Konflik antar etnis yang terjadi di
Kalimantan Barat merupakan konflik yang berbahaya karena mengatasnamakan
kelompok atas beberapa konflik kecil yang bermula dari sebagian kecil pihak
yang meluas dan terus berkembang memicu kemarahan kelompoknya sehingga dengan
mengatasnamakan solidaritas kelompok yang memiliki insting untuk saling
melindungi kelompoknya dan menyerang apabila kelompoknya diganggu. Munculnya konflik-konflik kecil dari berbagai
macam faktor yang melibatkan pihak dari kelompok yang berbeda, dapat menjadi trigger yang akan semakin meluaskan
konflik yang juga apabila tidak dilakukan tindakan preventif dari aparat
kepolisian, pemerintah, serta tokoh-tokoh masyarakat akan mengakibatkan konflik
panjang yang tak berkesudahan.
Adapun menurut salah satu pakar
konflik, Prof. Timo Kivimaki dari Nordic Institute of Asian Studies (NIAS)
menyatakan bahwa sejak memasuki masa pemerintahan yang demokratis, angka korban
kekerasan yang terjadi cenderung menurun.
Ditambahkan, menurut Prof. Stein Tonesson bahwa iklim demokrasi di
Indonesia sudah cukup baik, tapi juga terkadang diricuhkan oleh kelompok yang
tidak senang dengan iklim demokrasi tersebut.

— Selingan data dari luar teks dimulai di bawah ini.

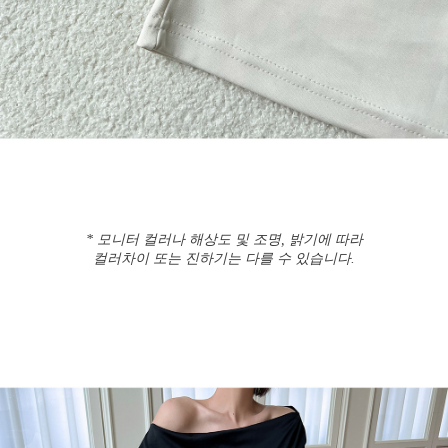
* 모니터 컬러나 해상도 및 조명, 밝기에 따라
컬러차이 또는 진하기는 다를 수 있습니다.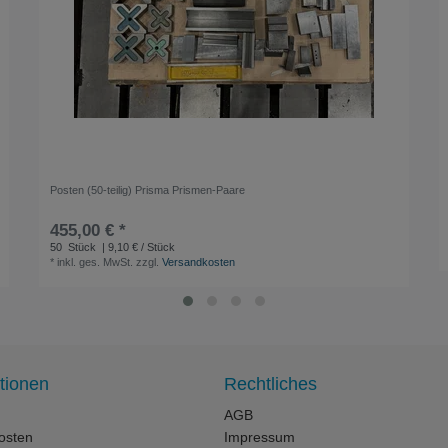
Posten (50-teilig) Prisma Prismen-Paare
455,00 € *
50
Stück
| 9,10 € / Stück
*
inkl. ges. MwSt.
zzgl.
Versandkosten
tionen
Rechtliches
AGB
osten
Impressum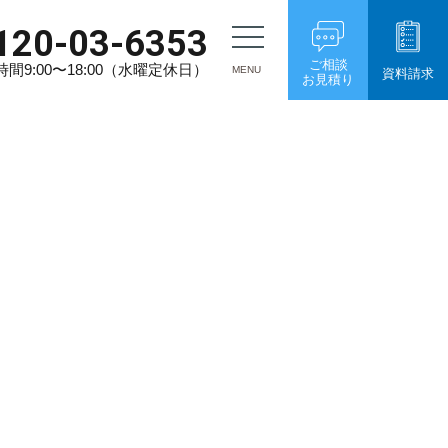
120-03-6353
ご相談
間9:00〜18:00（水曜定休日）
MENU
資料請求
お見積り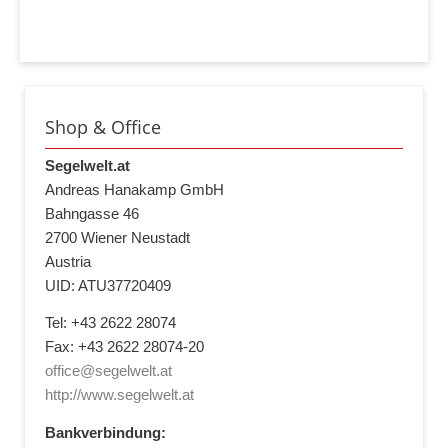
Shop & Office
Segelwelt.at
Andreas Hanakamp GmbH
Bahngasse 46
2700 Wiener Neustadt
Austria
UID: ATU37720409
Tel: +43 2622 28074
Fax: +43 2622 28074-20
office@segelwelt.at
http://www.segelwelt.at
Bankverbindung: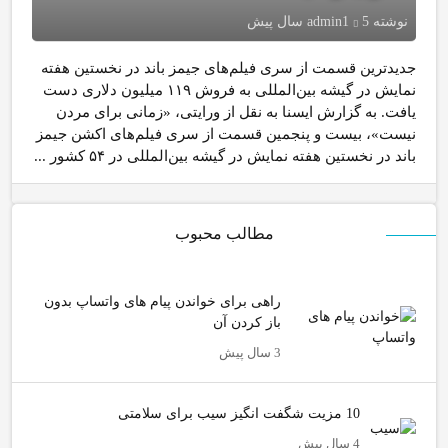
نوشته
5 سال پیش
admin1
جدیدترین قسمت از سری فیلم‌های جیمز باند در نخستین هفته
نمایش در گیشه بین‌المللی به فروش ۱۱۹ میلیون دلاری دست
یافت. به گزارش ایسنا به نقل از ورایتی، «زمانی برای مردن
نیست»، بیست و پنجمین قسمت از سری فیلم‌های اکشن جیمز
باند در نخستین هفته نمایش در گیشه بین‌المللی در ۵۴ کشور ...
مطالب محبوب
راهی برای خواندن پیام های واتساپ بدون
باز کردن آن
3 سال پیش
10 مزیت شگفت انگیز سیب برای سلامتی
4 سال پیش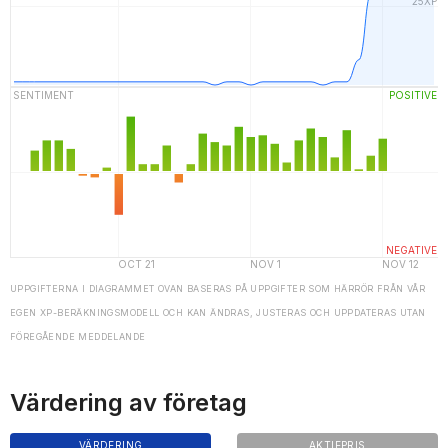
UPPGIFTERNA I DIAGRAMMET OVAN BASERAS PÅ UPPGIFTER SOM HÄRRÖR FRÅN VÅR
EGEN XP-BERÄKNINGSMODELL OCH KAN ÄNDRAS, JUSTERAS OCH UPPDATERAS UTAN
FÖREGÅENDE MEDDELANDE
Värdering av företag
VÄRDERING
AKTIEPRIS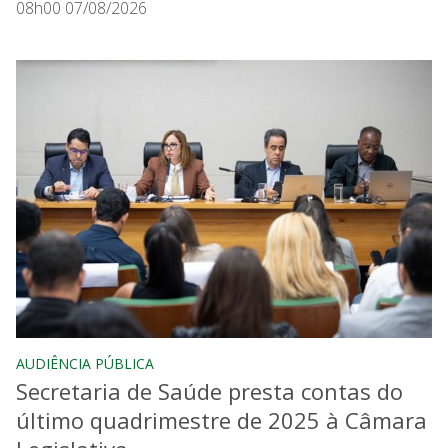
08h00 07/08/2026
AUDIÊNCIA PÚBLICA
Secretaria de Saúde presta contas do
último quadrimestre de 2025 à Câmara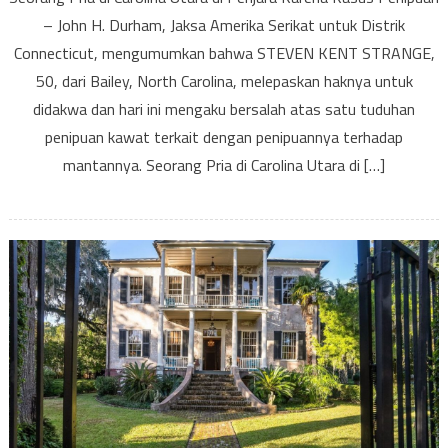
Pria
– John H. Durham, Jaksa Amerika Serikat untuk Distrik
di
Connecticut, mengumumkan bahwa STEVEN KENT STRANGE,
Carol
Utar
50, dari Bailey, North Carolina, melepaskan haknya untuk
di
didakwa dan hari ini mengaku bersalah atas satu tuduhan
Penj
penipuan kawat terkait dengan penipuannya terhadap
Kare
mantannya. Seorang Pria di Carolina Utara di […]
Kasu
Peni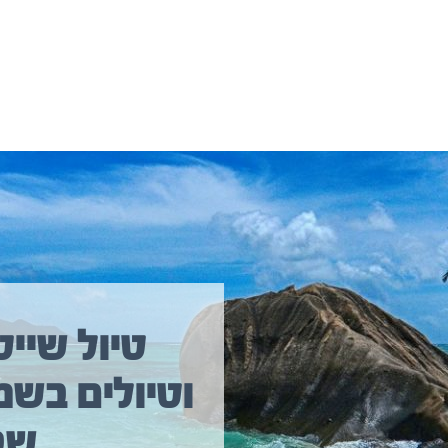
יולים נוספים שיכולים לעניין אתכם
טיול שייט
וטיולים בשמ
טיול שייט מקיף איסלנד
שב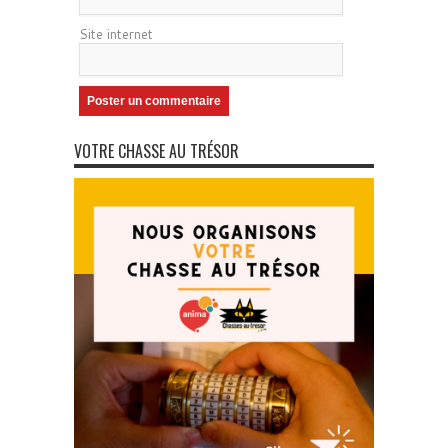
Site internet
VOTRE CHASSE AU TRÉSOR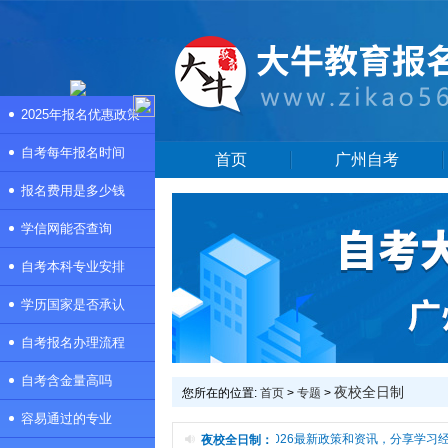
2025年报名优惠政策
自考每年报名时间
首页
广州自考
报名费用是多少钱
学信网能否查询
自考本科专业安排
学历国家是否承认
自考报名办理流程
自考含金量高吗
夜校全日制
您所在的位置:
首页
>
专题
>
容易通过的专业
本频道是夜校全日制专题页，提供夜校全日制2026最新政策和资讯，分享学习经
夜校全日制：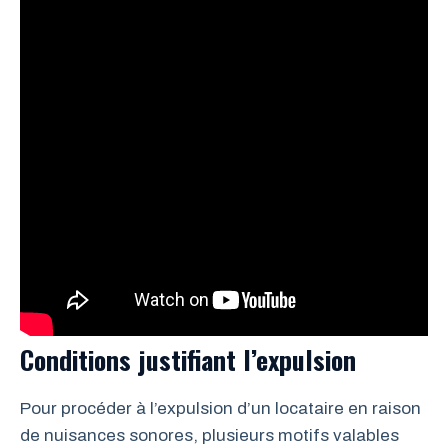
Conditions justifiant l’expulsion
Pour procéder à l’expulsion d’un locataire en raison
de nuisances sonores, plusieurs motifs valables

Sehingga terkadang, sulit untuk membedakan antara perang kelompok atau
kejahatan. Salah satu cara
penanggulangannya, pihak kepolisian yang berperan sebagai penengah harus
mengetahui mengenai pengetahuan tentang manajemen dan resolusi konflik. Begitu pula yang disampaikan oleh Guru Besar
Sosial Politik Universitas Tanjungpura, Prof. Dr. Syarief Ibrahim Alqadri
kepada Koran Borneo Tribun 9 Juni 2010, yang mengatakan bahwa pihaknya telah
bekerjasama dengan Polda Kalbar dalam meningkatkan pengetahuan para perwira
atau pengambil kebijakan agar mengetahui tentang manajemen dan resolusi konflik
dalam menyelesaikan masalah, adapun tujuan yang ingin dicapai, yaitu melatih
para polisi agar dalam menangani kasus jangan sampai melanggar hak asasi
manusia (HAM) karena akan menambah kebencian dan ditinggalkan oleh
masyarakat. Sehingga diharapkan para
perwira yang memiliki tugas menangani konflik, dapat menangani permasalahan
tersebut secara profesional dengan belajar mengenai manajemen dan resolusi
konflik.
Menurut pendapat saya, konflik tidak
hanya terjadi karena adanya satu faktor, tetapi akumulasi dari berbagai faktor
yang memicu timbulnya konflik, mulai dari lemahnya kepercayaan masyarakat
terhadap aparat, adanya kebijakan-kebijakan yang mendorong rasa ketidakpuasan
masyarakat, kebijakan yang tidak berpihak kepada masyarakat, adanya oknum-oknum
tertentu yang memprovokasi, serta berbagai macam hal lainnya yang memicu
munculnya konflik.
Pada hakekatnya, memang diperlukan
suatu perencanaan yang sistematis dalam mengidentifikasi, menganalisis dan
menyimpulkan akan terjadinya peluang terjadinya konflik sehingga perluasan
konflik dapat sedini mungkin dideteksi dan dicarikan solusinya. Hal tersebut sesuai dengan teori manajemen
konflik, agar konflik sedini mungkin dapat diproses melalui planning, organizing, actuating dan controlling sebagai bentuk penanganan
konflik. Selain itu, konflik, walaupun
memiliki sisi positif yaitu sebagai bentuk kesadaran masyarakat akan semangat
memperbaiki tatanan sosial masyarakat dan struktur sosial, namun perlu
dikendalikan dan diantisipasi agar tidak sampai bersinggungan dengan suku,
agama dan ras karena konflik yang membahayakan akan berkembang menjadi
pertikaian dan kekerasan fisik sehingga harus dihindari. Adapun hal-hal yang harus dihindari dalam
konflik adalah menjadi penghambat terciptanya komunikasi antar etnik masyarakat
Kalimantan Barat sehingga dapat memicu terganggunya integrasi bangsa, juga
munculnya ketegangan-ketegangan yang dapat berakhir kepada kekerasan sehingga
mengalihkan perhatian dan menguras energi dan tenaga masyarakat dalam
mengkhawatirkan akan dampak yang akan ditimbulkan oleh konflik tersebut.